Gratidão Perene
Impossível não recordar as incomparáveis bênçãos que vivenciei na minha
passada existência ao seu lado.
Você era, mãezinha, uma jovem frágil e inexperiente, quando foi felicitada pelo
matrimônio miraculoso.
A sua existência tornou-se um festival de beleza e de encantamento.
Tudo respirava harmonia e felicidade, menos o seu corpo débil não construído
para suportar a maternidade, pela qual muito anelava.
Todas as questões lhe pareciam fáceis de compreender, menos essa ânsia de ser
mãe, para o que você estava predestinada.
Já havíamos convivido juntas na condição, eu sua filha e você a minha genitora.
Naquela oportunidade, os vendavais do processo evolutivo criaram um abismo entre
nós e eu optei pelo suicídio.
Antes de você voltar à Terra, nesta última jornada, houve um programa traçado
pelos guias espirituais e você aceitou receber-me com as mutilações que eu
deveria possuir como resultado da insânia suicida.
Nesse período da sua atual alegria fui colocada junto ao seu coração amigo e
generoso e pedi-lhe, num dos seus sonhos, para retornar, a fim de redimir-me
mediante seu carinho e a bênção da reencarnação...

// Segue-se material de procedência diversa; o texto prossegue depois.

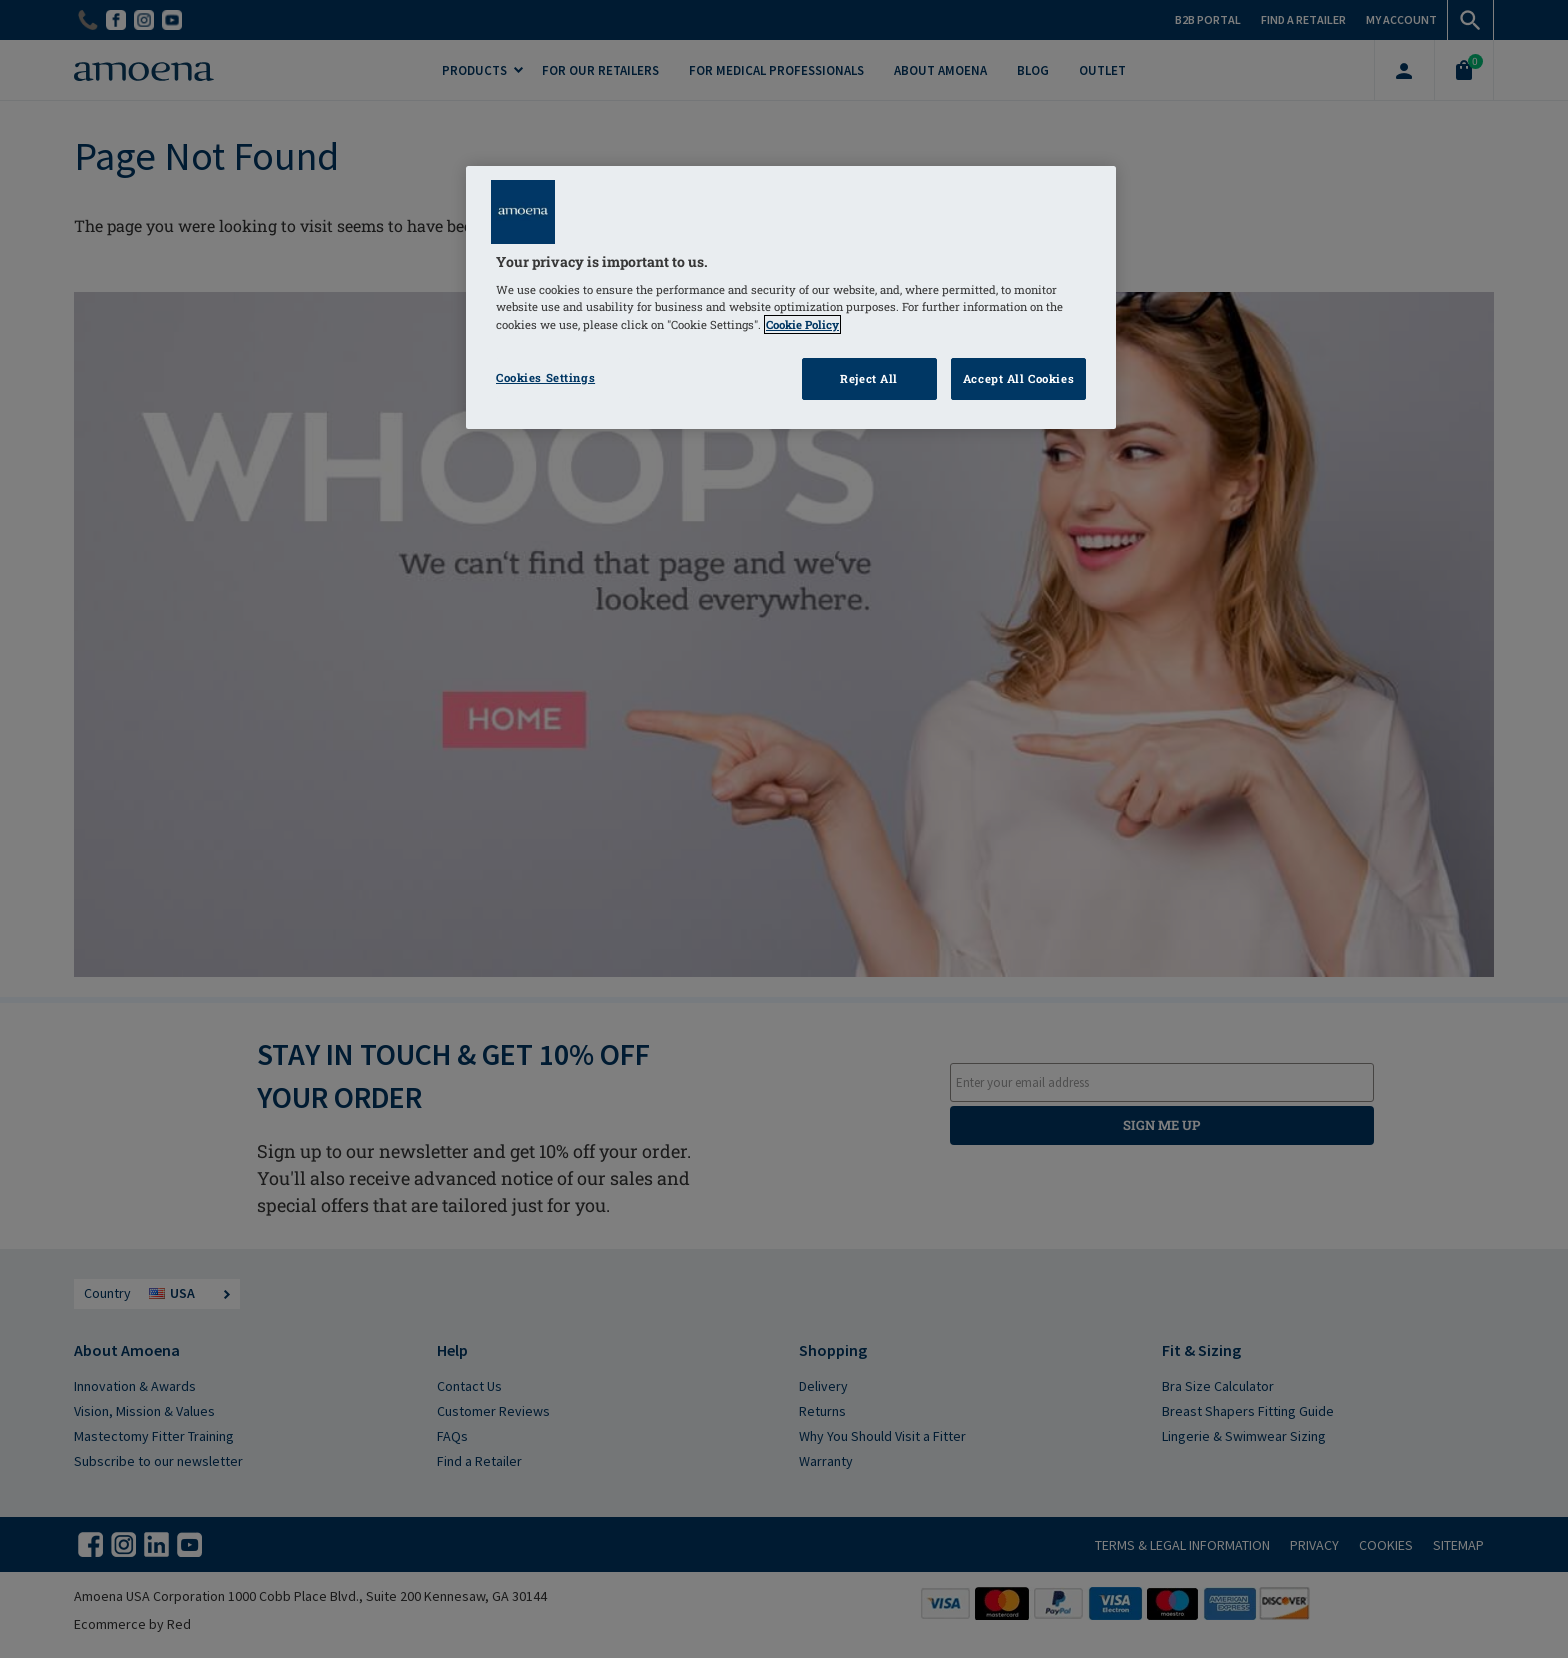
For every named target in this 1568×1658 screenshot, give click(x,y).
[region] (791, 297)
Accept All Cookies (1018, 378)
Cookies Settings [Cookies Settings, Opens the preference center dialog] (545, 377)
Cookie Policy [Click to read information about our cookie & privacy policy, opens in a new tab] (802, 324)
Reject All (869, 378)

Quando estava delineado o momento da fecundação, meu pai, convocado
espiritualmente, sabendo das minhas futuras limitações, negou-se a aceitar-me,
justificando que você não teria condições de experimentar uma gravidez de risco
e uma jornada de desafios...
Os benfeitores explicaram-lhe quanto à necessidade do meu renascimento e o seu
desejo imenso de tornar-se mãe.
Logo após a concepção, aos primeiros meses, você sofreu muito e todos, inclusive
o médico, sugeriam o aborto como recurso para salvar sua vida delicada.

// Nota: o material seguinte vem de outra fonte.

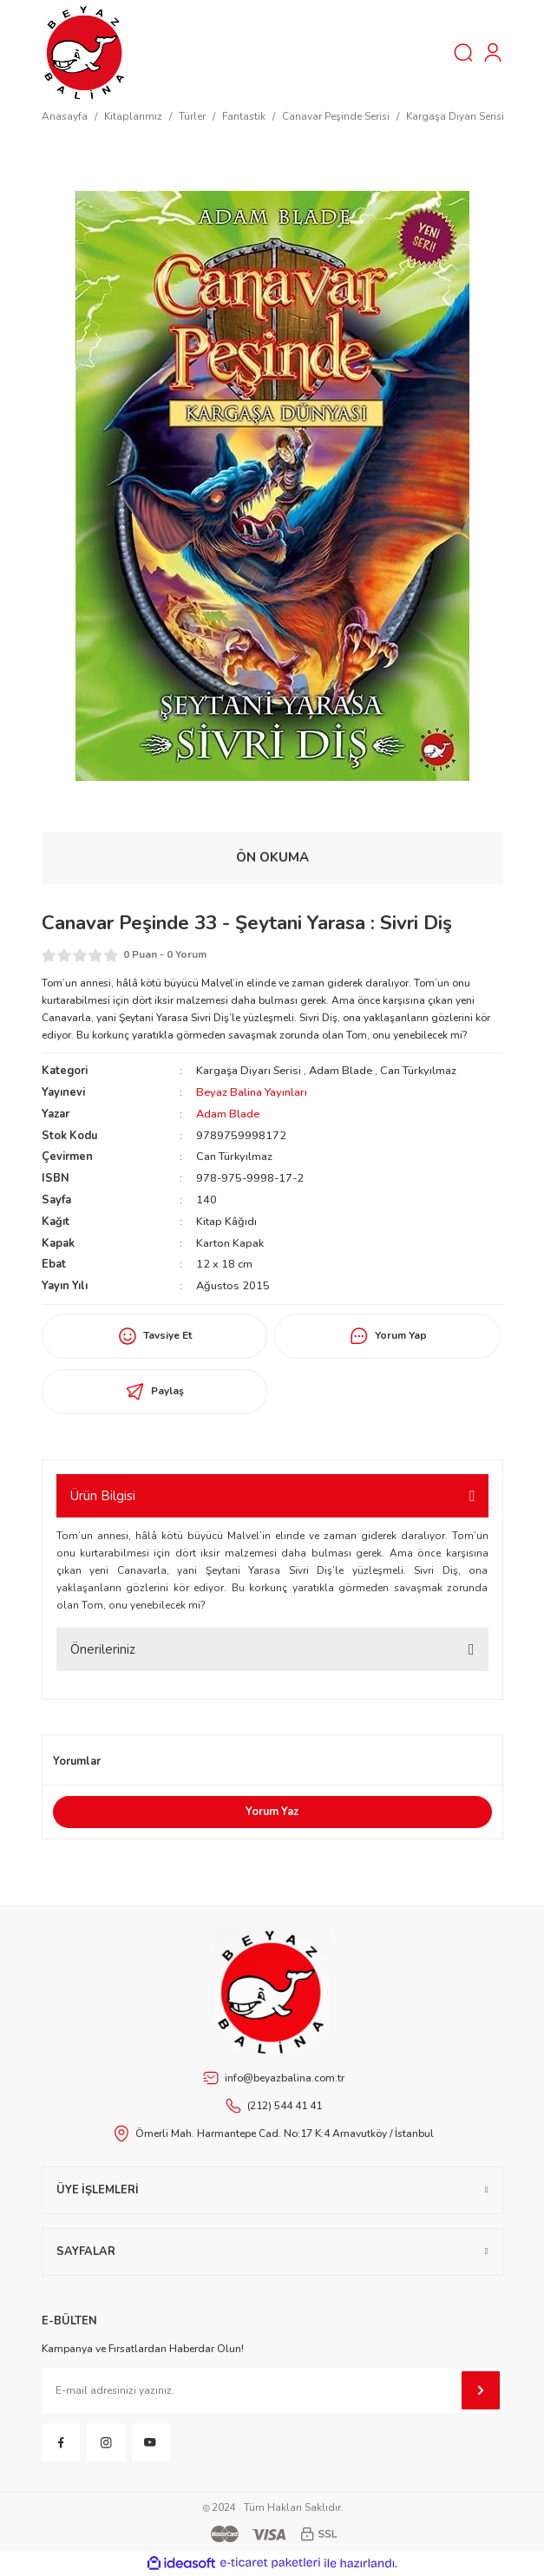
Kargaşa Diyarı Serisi (248, 1070)
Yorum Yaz (272, 1811)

Sofremos muito. Você, que tanto queria a bênção da maternidade e eu que a
necessitava com urgência, ainda mais durante aquele período muito difícil.
Nada lhe diminuiu o entusiasmo, tendo em vista as dificuldades que seriam
piores, à medida que o tempo transcorresse.
Quando as sombras do desespero tomaram conta do nosso lar, você resolveu ficar
em repouso quase absoluto, durante sete meses e eu ainda nasci, renasci com
antecedência.
O espanto foi geral e a lamentação de todos tornou-se um coro de desencanto,
diante das minhas limitações.
O veneno que me destruíra antes, deixou-me sinais terríveis, com lábios
leporinos bifocais, problemas na face, culminando com um estrabismo assustador.
Todos me chamavam de deformada, enquanto você me envolveu em deslumbramento e
afeto.
Ambas passamos largos meses de enfermidades de vária espécie, que nos
assaltaram, tudo consequência da loucura suicida, a que, de certo modo, você
teria contribuído na ignorância que nos assinalava.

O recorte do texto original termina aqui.